◆ DIRECTIONS FOR THIS TASK:
Go through the lines of the material and tally those with the string "вакансии"; reply with the number alone.

◆ MATERIAL FOR THE TASK:
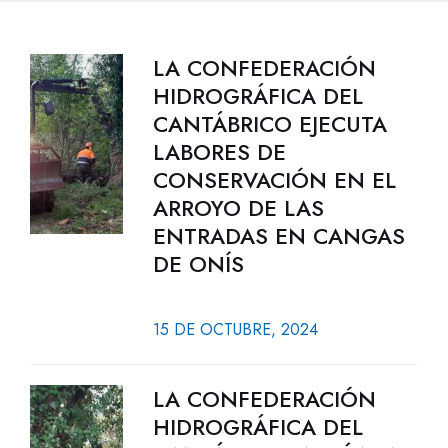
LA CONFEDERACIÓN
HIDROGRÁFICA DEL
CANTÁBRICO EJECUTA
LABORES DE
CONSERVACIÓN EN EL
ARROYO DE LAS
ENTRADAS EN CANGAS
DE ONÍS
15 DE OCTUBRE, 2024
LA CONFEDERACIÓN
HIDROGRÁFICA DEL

==

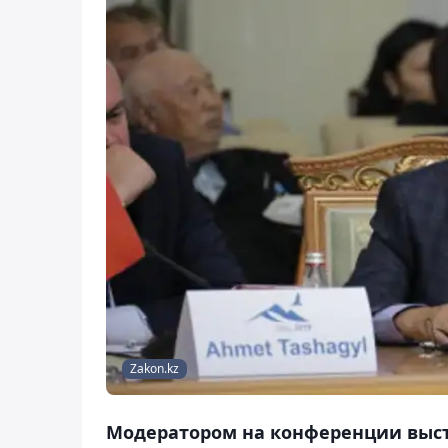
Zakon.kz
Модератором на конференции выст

* * *

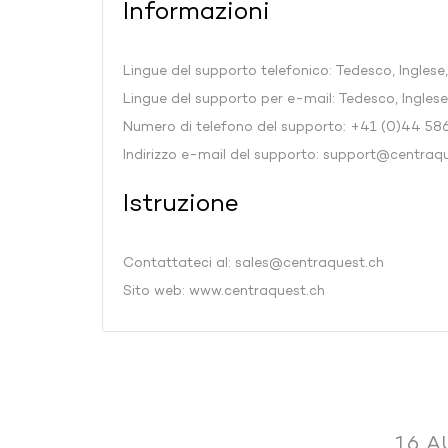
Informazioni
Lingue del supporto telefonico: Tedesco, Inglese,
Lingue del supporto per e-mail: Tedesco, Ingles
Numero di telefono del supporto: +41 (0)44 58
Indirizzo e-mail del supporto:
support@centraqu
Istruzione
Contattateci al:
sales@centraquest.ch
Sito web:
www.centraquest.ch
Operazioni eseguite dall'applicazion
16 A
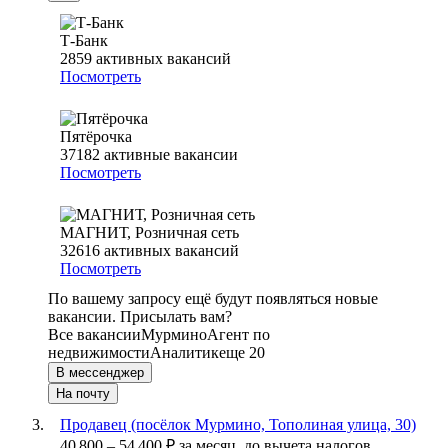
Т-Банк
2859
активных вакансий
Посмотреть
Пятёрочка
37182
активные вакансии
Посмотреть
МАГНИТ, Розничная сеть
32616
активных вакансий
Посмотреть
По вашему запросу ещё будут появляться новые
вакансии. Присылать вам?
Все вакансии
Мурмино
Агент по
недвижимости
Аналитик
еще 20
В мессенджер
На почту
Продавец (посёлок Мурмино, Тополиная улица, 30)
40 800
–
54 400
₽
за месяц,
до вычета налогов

◆ EXERCISE SOLUTION:
3